Especial para a Beer Art

Blumenau - O Festival Brasileiro da Cerveja começou oficialmente nesta quarta-feira (11) com a abertura da "feira", um dia após a premiação do Concurso Brasileiro da Cerveja, que distribuiu inúmeras medalhas para as melhores cervejas nacionais. Nesse início também foi a primeira oportunidade de conferir várias novidades e lançamentos, que ocorreram em número recorde nesta edição. Tudo isso em um clima de descontração e amizade, como é normal nas quartas-feiras do evento. É difícil até de acompanhar tanta coisa!
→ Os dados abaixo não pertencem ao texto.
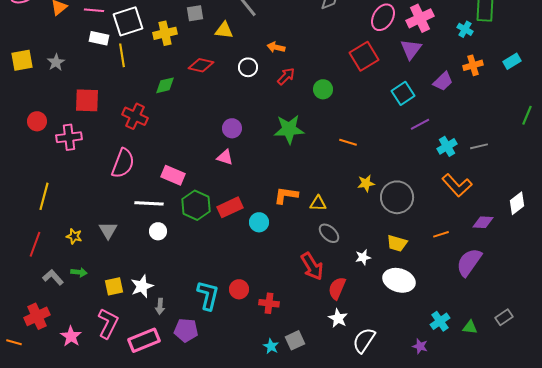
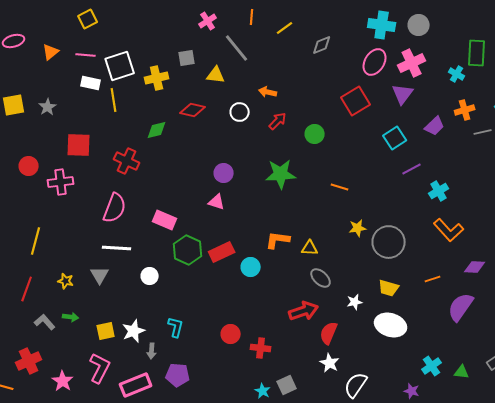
gray line: (479, 146) -> (483, 132), moved
white line: (149, 203) -> (117, 248), moved
red arrow: (312, 266) -> (304, 311), turned -76
cyan L-shape: (208, 295) -> (176, 327), moved, size x0.7

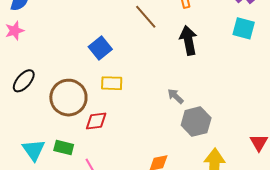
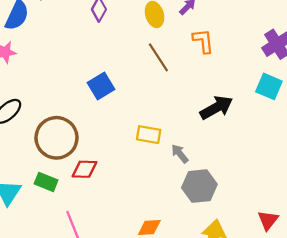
black arrow: (188, 40) -> (216, 108), moved, turned 64
yellow rectangle: (112, 83) -> (149, 135), moved
green rectangle: (64, 147) -> (46, 182), moved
Até ano passado, a cerimônia ocorria no primeiro dia do evento. Mesmo com a mudança, persiste a influência das medalhas na escolha do público pelo que degustar no evento. Os estandes de Tupiniquin, Seasons e Bodebrown estavam muito movimentados. Além disso, tradicionalmente o primeiro dia do festival é frequentado por um público mais imerso no meio cervejeiro. São apreciadores mais experientes, outros cervejeiros e profissionais da área. Em grande parte, ávidos pelas novidades e lançamentos. É uma corrida para "provar antes que acabe", já que algumas delas são feitas em pequeníssimos e limitados lotes e muitas vezes não chegam no segundo, terceiro ou quarto dia. Isso também movimentou os estandes mais inovadores, como Morada Cia Etília, Way Beer, Wäls, Invicta etc.

Embarquei também nessa onda para conferir tudo o que fosse possível!

Azedou!

Logo de saída, chama a atenção a quantidade de Sour Ales, cervejas ácidas, presentes no evento - estilo que cresceu muito desde o ano passado. Tive a oportunidade de provar várias. A Tirana Sour Ale, da Tupiniquim, por exemplo, é feita com levedura de champagne. O aroma é ascético e lembra maçã verde leve, com grande quantidade de cítrico também. Com corpo médio leve e final seco, o gosto da boca fica quase salgado. Um cerveja bem interessante, complexa e sutil.

Ainda da Tupiniquim, boa opção para quem gosta dos sabores ácidos é a Berliner Weisse Ich Bin Ein Berliner - "Eu sou berlinense", em tradução livre, nome que faz referência ao discurso do então presidente dos Estados Unidos John F. Kennedy em apoio à Berlin Ocidental quando foi levantado o muro de Berlin. Provei a versão com maracujá, que estava bem equilibrado entre o sabor da fruta e a acidez lática típica do estilo Berliner Weisse. O caráter de fruta lembra bem a poupa, com sementes e tudo.

Maturada com cajá, com a acidez da levedura selvagem (Foto: Divulgação)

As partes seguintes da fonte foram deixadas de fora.